# [Extracted material]
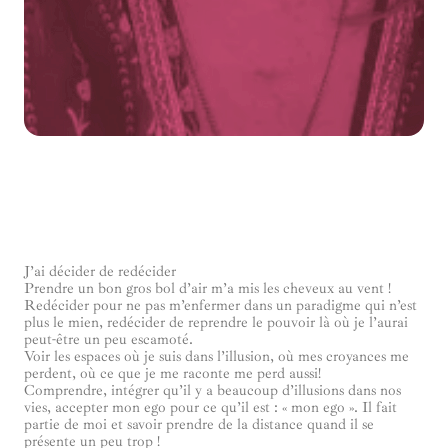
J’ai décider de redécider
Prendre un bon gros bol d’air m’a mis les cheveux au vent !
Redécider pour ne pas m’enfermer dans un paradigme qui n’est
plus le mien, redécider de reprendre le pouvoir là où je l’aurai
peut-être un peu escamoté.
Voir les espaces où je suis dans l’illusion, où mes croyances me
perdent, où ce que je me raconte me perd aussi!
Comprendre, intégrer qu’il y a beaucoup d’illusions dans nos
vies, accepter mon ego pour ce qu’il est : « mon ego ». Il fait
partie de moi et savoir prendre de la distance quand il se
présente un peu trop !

==

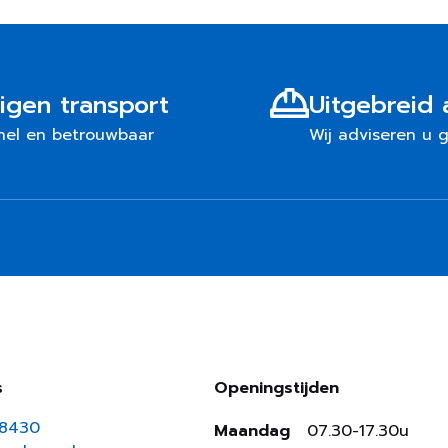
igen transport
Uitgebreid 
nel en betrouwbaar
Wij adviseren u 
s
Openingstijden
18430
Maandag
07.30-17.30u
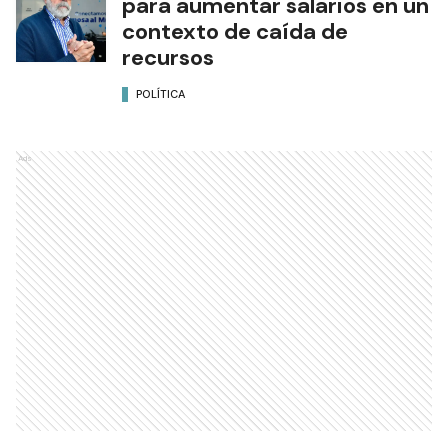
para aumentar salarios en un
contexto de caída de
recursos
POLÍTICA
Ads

# [What to produce]
Lines above that contain the string "dans" make up the answer.

# [Answer area]
Redécider pour ne pas m’enfermer dans un paradigme qui n’est
Voir les espaces où je suis dans l’illusion, où mes croyances me
Comprendre, intégrer qu’il y a beaucoup d’illusions dans nos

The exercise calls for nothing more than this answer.